[Provided entries]

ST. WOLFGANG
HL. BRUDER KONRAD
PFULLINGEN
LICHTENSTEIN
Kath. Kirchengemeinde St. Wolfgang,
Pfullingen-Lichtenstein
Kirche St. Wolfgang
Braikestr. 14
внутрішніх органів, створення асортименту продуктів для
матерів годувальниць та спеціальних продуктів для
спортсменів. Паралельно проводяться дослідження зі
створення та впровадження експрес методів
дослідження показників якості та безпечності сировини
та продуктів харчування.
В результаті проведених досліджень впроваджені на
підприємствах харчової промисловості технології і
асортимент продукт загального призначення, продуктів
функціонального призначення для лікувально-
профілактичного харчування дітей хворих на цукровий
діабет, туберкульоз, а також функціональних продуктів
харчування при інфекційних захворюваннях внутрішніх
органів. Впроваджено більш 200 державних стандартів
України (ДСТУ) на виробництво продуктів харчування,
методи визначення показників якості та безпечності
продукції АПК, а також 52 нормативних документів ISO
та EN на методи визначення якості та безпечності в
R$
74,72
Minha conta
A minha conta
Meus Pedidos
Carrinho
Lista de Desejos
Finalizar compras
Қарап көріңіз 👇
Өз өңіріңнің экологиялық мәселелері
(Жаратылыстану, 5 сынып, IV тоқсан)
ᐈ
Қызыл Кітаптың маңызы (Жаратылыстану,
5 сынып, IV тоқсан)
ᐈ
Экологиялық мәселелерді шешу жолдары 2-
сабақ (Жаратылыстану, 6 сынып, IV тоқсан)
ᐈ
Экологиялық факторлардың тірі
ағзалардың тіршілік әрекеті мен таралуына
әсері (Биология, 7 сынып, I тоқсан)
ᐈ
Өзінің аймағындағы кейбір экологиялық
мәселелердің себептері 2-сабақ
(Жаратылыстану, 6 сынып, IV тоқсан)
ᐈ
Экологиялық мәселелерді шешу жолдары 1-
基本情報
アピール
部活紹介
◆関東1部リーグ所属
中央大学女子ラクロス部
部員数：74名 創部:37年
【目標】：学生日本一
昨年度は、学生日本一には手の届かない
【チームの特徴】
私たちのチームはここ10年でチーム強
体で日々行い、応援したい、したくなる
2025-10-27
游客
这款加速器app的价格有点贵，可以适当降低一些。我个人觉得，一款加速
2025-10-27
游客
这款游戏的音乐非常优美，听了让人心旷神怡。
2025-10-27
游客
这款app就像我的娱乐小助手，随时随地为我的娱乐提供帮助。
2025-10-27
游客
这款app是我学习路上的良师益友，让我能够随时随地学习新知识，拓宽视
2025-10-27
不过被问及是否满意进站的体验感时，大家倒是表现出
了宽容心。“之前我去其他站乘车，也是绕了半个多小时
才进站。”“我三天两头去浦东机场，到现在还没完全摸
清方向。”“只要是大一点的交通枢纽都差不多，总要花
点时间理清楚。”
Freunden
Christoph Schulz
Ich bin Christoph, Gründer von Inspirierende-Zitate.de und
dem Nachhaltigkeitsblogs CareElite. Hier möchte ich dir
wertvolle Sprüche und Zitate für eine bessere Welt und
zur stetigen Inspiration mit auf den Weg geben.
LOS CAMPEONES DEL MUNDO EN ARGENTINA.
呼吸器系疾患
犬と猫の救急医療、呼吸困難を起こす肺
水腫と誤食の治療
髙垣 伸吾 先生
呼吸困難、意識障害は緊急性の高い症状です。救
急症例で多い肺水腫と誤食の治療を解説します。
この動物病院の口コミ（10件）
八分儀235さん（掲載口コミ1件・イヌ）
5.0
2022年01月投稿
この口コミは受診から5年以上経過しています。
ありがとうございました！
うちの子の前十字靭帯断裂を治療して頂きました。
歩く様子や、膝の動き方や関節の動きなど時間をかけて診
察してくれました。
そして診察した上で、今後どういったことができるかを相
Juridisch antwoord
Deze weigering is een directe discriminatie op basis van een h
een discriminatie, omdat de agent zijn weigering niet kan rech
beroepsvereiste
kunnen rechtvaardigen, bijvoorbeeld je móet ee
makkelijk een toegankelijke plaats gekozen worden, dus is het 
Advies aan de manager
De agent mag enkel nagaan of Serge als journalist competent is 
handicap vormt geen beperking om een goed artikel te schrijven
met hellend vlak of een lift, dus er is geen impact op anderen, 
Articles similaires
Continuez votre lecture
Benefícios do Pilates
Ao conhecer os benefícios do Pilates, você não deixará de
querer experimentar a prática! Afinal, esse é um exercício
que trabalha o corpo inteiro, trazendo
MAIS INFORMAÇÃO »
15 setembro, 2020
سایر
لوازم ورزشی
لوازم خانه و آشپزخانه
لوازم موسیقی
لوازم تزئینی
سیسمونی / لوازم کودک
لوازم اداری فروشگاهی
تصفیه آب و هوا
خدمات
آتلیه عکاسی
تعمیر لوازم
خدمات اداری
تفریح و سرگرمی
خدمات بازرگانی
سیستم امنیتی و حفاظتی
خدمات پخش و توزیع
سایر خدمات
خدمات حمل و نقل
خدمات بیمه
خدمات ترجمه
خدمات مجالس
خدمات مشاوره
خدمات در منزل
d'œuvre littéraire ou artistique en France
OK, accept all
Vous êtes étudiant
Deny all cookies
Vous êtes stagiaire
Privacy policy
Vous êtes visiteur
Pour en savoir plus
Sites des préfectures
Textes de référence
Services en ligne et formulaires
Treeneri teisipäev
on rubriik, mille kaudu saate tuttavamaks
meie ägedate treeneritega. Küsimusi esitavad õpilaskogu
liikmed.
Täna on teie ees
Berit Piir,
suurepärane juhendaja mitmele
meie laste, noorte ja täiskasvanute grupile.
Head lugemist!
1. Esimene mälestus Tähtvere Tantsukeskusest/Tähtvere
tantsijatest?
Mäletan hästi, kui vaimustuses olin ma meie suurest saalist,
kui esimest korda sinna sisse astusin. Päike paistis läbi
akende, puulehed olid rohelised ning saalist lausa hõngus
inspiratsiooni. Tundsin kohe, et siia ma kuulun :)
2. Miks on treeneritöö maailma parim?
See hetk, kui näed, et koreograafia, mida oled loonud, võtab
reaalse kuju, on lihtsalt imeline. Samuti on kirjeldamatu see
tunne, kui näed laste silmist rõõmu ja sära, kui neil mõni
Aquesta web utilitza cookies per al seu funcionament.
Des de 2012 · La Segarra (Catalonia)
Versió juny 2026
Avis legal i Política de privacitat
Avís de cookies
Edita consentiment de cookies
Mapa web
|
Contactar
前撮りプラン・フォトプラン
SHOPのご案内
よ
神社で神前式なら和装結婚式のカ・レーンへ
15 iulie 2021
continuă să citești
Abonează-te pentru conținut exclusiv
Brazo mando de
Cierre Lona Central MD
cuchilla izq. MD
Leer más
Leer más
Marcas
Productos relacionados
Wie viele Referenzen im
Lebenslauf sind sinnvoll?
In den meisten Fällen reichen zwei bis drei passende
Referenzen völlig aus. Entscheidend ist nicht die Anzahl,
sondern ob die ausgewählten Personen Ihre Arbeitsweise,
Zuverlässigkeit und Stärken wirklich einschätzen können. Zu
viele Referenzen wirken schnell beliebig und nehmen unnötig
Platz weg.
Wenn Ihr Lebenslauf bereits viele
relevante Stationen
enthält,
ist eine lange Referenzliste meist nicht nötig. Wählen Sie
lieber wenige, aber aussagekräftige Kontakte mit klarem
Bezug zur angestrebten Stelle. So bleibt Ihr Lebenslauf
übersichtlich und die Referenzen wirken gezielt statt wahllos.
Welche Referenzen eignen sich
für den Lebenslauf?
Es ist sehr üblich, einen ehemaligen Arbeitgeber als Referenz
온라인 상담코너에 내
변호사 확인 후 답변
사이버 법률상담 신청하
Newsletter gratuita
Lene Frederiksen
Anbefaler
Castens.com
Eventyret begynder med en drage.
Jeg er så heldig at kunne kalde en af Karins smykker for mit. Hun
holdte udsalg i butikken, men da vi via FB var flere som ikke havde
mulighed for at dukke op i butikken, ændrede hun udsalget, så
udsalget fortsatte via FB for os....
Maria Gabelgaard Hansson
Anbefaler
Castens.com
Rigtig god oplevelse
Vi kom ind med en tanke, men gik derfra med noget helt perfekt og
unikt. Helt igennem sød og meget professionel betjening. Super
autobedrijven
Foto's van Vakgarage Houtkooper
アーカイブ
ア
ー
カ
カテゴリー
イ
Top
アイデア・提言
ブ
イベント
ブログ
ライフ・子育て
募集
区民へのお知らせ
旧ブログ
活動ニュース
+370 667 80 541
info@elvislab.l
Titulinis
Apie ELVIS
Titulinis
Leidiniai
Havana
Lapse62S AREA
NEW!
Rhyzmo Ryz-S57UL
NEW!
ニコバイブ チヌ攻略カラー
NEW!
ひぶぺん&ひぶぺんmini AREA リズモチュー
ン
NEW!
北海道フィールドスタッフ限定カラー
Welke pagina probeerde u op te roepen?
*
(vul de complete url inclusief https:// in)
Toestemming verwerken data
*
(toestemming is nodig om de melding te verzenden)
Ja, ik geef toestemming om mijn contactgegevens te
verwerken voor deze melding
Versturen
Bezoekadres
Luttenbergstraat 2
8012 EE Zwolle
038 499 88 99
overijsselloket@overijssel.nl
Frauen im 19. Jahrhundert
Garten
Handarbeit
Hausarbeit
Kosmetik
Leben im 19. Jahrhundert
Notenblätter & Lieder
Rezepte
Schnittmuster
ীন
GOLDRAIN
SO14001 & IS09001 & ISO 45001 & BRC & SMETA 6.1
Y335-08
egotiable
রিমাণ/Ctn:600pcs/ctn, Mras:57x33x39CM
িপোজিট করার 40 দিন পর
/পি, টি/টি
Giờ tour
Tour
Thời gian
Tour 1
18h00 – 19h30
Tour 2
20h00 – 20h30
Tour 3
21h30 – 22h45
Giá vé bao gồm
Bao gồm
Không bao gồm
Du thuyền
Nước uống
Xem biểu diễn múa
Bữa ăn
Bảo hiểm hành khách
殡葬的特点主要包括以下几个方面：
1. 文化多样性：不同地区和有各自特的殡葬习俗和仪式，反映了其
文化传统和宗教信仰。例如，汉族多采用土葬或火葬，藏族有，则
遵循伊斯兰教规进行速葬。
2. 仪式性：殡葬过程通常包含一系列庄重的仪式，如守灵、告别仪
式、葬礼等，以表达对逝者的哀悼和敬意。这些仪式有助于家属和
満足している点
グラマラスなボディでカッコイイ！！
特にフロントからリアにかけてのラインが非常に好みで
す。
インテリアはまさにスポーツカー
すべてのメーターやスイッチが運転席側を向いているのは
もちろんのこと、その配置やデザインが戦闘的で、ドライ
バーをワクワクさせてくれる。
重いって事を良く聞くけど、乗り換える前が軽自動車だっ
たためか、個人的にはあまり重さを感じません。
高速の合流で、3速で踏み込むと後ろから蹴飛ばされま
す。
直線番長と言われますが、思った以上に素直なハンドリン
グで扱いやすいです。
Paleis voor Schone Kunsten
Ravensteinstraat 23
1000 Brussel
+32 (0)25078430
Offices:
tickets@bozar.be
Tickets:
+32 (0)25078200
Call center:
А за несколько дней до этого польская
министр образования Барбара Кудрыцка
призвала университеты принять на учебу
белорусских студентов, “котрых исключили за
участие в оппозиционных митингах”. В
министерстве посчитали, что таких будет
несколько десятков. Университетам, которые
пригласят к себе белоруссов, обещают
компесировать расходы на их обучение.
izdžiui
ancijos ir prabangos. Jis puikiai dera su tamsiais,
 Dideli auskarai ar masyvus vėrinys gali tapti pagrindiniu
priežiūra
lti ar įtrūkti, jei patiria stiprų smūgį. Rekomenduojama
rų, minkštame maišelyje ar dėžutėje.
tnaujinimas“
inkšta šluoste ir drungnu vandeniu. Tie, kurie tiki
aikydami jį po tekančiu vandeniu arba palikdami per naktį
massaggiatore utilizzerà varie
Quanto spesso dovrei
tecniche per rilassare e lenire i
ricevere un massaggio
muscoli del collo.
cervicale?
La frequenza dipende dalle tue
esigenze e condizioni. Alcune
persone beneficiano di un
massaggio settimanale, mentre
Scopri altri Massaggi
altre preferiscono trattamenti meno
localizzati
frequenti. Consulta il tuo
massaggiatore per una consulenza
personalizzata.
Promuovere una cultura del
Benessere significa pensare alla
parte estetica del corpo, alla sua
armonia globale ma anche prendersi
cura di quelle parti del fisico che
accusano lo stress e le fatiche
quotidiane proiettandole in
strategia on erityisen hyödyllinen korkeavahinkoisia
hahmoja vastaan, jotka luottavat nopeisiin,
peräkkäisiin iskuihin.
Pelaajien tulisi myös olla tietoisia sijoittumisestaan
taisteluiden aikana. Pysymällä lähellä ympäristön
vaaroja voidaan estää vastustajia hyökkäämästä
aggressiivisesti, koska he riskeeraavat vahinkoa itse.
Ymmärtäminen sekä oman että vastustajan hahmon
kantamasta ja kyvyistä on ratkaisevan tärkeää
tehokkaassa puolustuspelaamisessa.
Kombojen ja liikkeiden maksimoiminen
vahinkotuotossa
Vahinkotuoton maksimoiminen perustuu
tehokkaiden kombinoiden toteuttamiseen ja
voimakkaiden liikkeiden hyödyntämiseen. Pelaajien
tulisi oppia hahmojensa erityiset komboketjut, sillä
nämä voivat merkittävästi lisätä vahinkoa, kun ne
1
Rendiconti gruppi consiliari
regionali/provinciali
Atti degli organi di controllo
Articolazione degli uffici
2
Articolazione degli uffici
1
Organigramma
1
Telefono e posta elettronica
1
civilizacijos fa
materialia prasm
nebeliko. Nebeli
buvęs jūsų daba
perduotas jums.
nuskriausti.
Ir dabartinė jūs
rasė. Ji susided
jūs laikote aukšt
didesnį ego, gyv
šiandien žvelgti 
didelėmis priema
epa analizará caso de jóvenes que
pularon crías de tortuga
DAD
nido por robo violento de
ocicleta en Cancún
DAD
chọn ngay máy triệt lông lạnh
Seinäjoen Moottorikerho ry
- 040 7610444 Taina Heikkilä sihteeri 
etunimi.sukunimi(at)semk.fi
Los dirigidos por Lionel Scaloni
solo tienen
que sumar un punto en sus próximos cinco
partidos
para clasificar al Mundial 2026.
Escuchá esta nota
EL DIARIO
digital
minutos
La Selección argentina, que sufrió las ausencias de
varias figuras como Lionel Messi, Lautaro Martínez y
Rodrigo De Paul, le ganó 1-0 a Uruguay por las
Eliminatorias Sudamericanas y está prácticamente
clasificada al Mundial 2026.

[/Provided entries]

→ Task prompt: Copy each line containing the word "corpo" from the data.

→ Task response:
que trabalha o corpo inteiro, trazendo
parte estetica del corpo, alla sua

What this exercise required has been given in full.